What is a Vacation Rental?

Vacation Rental Property

A vacation rental is the renting out of a furnished private dwelling residence such as an apartment, house, or professionally managed resort-condominium complex on a temporary basis to tourists as an alternative to a hotel. 

What is a Short-Term Vacation Rental?

A short-term vacation rental is the leasing out of a furnished living space for a short period of time – this can range from a few days to weeks.
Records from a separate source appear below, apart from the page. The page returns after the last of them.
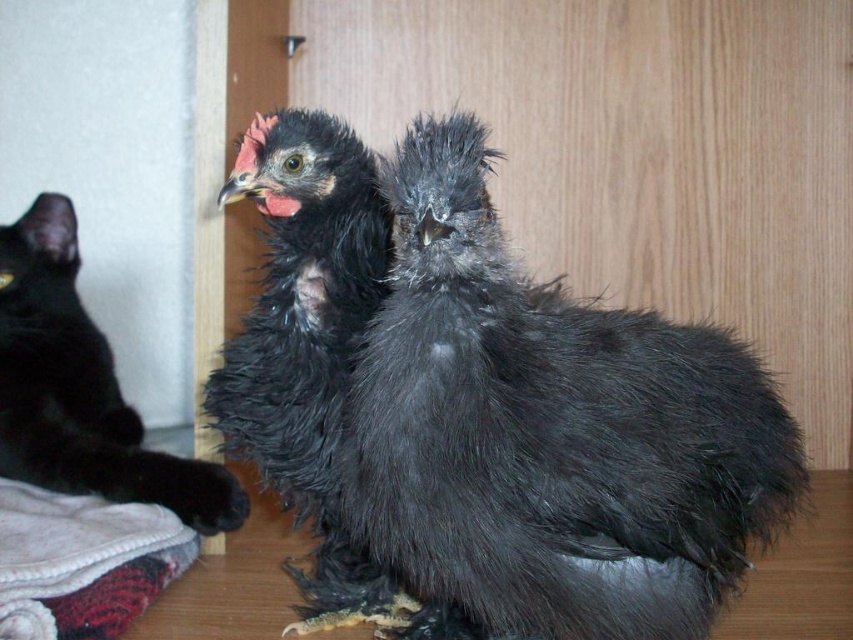 Which of these two, silky black chicken at center or black fluffy chicken at center, stands shorter?

silky black chicken at center

Is silky black chicken at center to the right of black fluffy chicken at center from the viewer's perspective?

Indeed, silky black chicken at center is positioned on the right side of black fluffy chicken at center.

What do you see at coordinates (549, 429) in the screenshot? I see `silky black chicken at center` at bounding box center [549, 429].

Where is `silky black chicken at center`? The image size is (853, 640). silky black chicken at center is located at coordinates (549, 429).

Is silky black chicken at center behind black fur cat at left?

No.

Based on the photo, who is more distant from viewer, [589,472] or [10,273]?

The point [10,273] is behind.

This screenshot has width=853, height=640. What do you see at coordinates (549, 429) in the screenshot?
I see `silky black chicken at center` at bounding box center [549, 429].

At what (x,y) coordinates should I click in order to perform the action: click on silky black chicken at center. Please return your answer as a coordinate pair (x, y). Looking at the image, I should click on (549, 429).

Between point (334, 406) and point (16, 300), which one is positioned behind?

Point (16, 300)

Who is taller, black fluffy chicken at center or black fur cat at left?

With more height is black fluffy chicken at center.

Locate an element on the screen. The image size is (853, 640). black fluffy chicken at center is located at coordinates (308, 346). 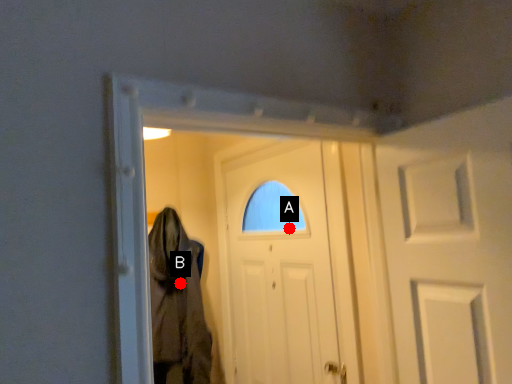 Question: Two points are circled on the image, labeled by A and B beside each circle. Among these points, which one is farthest from the camera?

Choices:
 (A) A is further
 (B) B is further

Answer: (B) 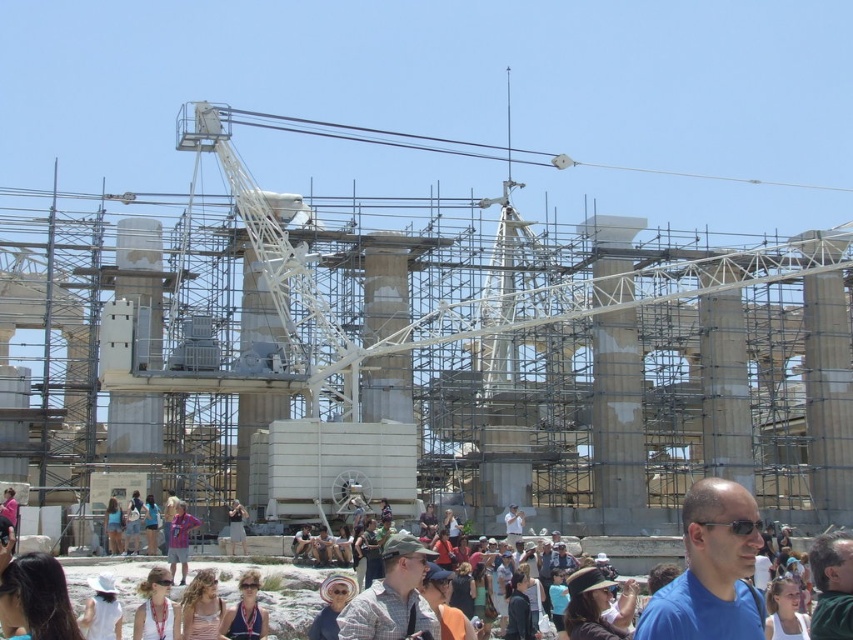 How much distance is there between matte purple dress at center and blue denim shorts at center?

matte purple dress at center and blue denim shorts at center are 52.39 feet apart from each other.

Who is taller, matte purple dress at center or blue denim shorts at center?

Standing taller between the two is blue denim shorts at center.

This screenshot has height=640, width=853. I want to click on matte purple dress at center, so click(x=245, y=611).

Can you confirm if matte purple dress at center is positioned to the left of denim jacket at center?

No, matte purple dress at center is not to the left of denim jacket at center.

Between point (233, 630) and point (233, 524), which one is positioned in front?

Point (233, 630)

Where is `matte purple dress at center`? The image size is (853, 640). matte purple dress at center is located at coordinates (245, 611).

Who is lower down, white fabric dress at center or blue denim shorts at center?

white fabric dress at center is lower down.

Does point (781, 582) lie behind point (109, 497)?

No, it is not.

The height and width of the screenshot is (640, 853). In order to click on white fabric dress at center in this screenshot , I will do `click(784, 611)`.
What is a Long-Term Vacation Rental?

A long-term vacation rental is the leasing out of a furnished living space for a period of time that is generally one month or longer.


Types of Vacation Rentals

Vacation rental is a broadly used term, but within this asset class are several types of unique sub-classes that each have their own special characteristics. We explore the most common types below:

  • Aparthotel –  A property that has housing for both short term guests (i.e. -hotel) and also apartments for longer term guests (i.e. apart-). Aparthotels sometimes have hotel services like housekeeping and on-site dining.
  • Serviced Apartment – A serviced apartment is a long or short term rental that is a  fully furnished apartment with all the typical furniture you would find in a regular home. Serviced apartments usually have building amenities such as a pool, fitness center, and attended lobby, but lack suite specific amenities such as room service, mini-bar, and linen service.
  • Urban Rentals – Vacation rentals that are usually centrally located in major urban areas (e.g. New York City, London). Urban rentals are often located inside large high-rise residential complexes.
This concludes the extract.